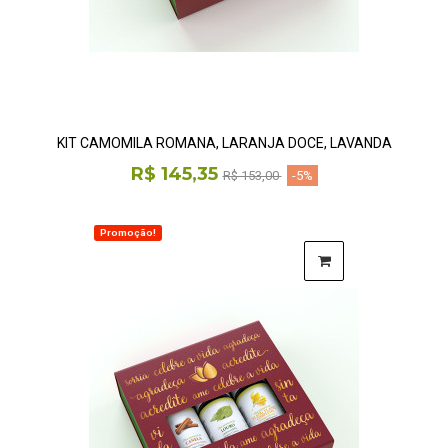
KIT CAMOMILA ROMANA, LARANJA DOCE, LAVANDA
R$ 145,35
R$ 153,00
-5%
Promoção!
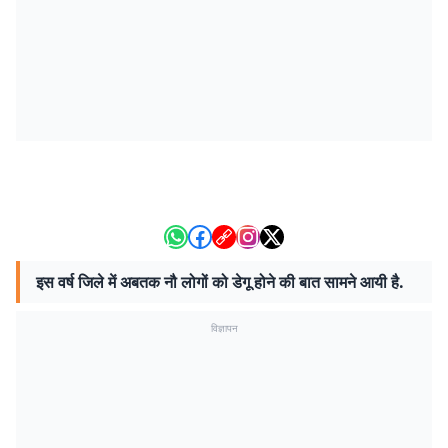
इस वर्ष जिले में अबतक नौ लोगों को डेगू होने की बात सामने आयी है.
विज्ञापन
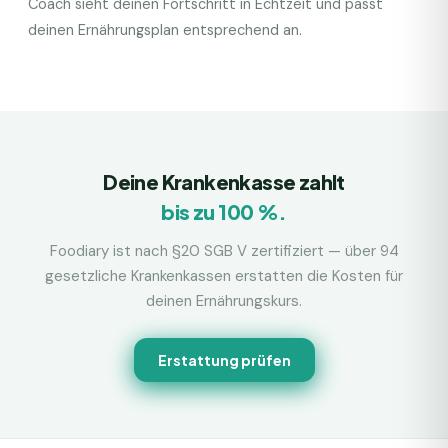
Coach sieht deinen Fortschritt in Echtzeit und passt
deinen Ernährungsplan entsprechend an.
Deine Krankenkasse zahlt
bis zu 100 %.
Foodiary ist nach §20 SGB V zertifiziert — über 94
gesetzliche Krankenkassen erstatten die Kosten für
deinen Ernährungskurs.
Erstattung prüfen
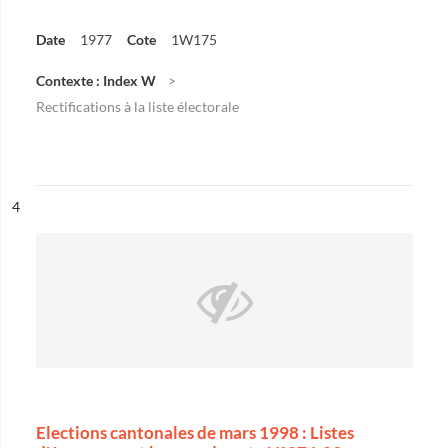
Date
1977
Cote
1W175
Contexte : Index W
Rectifications à la liste électorale
ésultat n°
4
Elections cantonales de mars 1998 : Listes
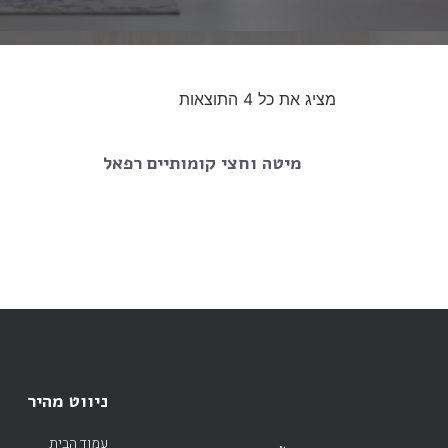
מציג את כל 4 התוצאות
מיטה וחצי קומותיים רפאל
ניווט מהיר
עמוד הבית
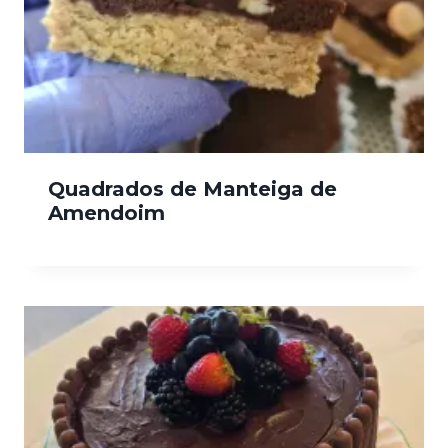
Quadrados de Manteiga de
Amendoim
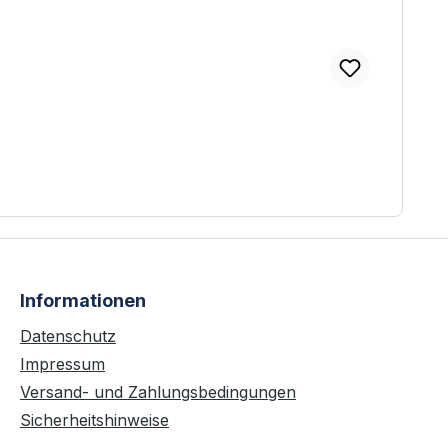
Informationen
Datenschutz
Impressum
Versand- und Zahlungsbedingungen
Sicherheitshinweise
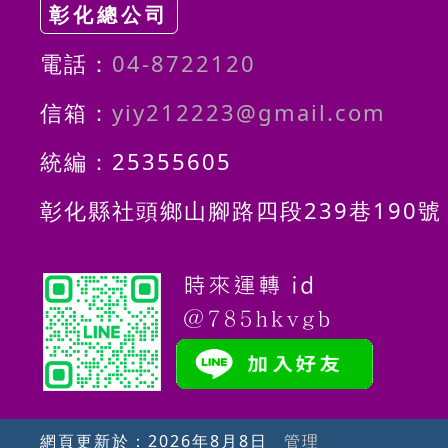
彰化總公司
電話：
04-8722120
信箱：
yiy212223@gmail.com
統編：25355605
彰化縣社頭鄉山腳路四段239巷190號
網頁更新於：
2026年8月8日
管理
*-*-*
**What is expected**: All lines above that include the word "deinen" should be located and copied.

**Output of the task**:
Coach sieht deinen Fortschritt in Echtzeit und passt
deinen Ernährungsplan entsprechend an.
deinen Ernährungskurs.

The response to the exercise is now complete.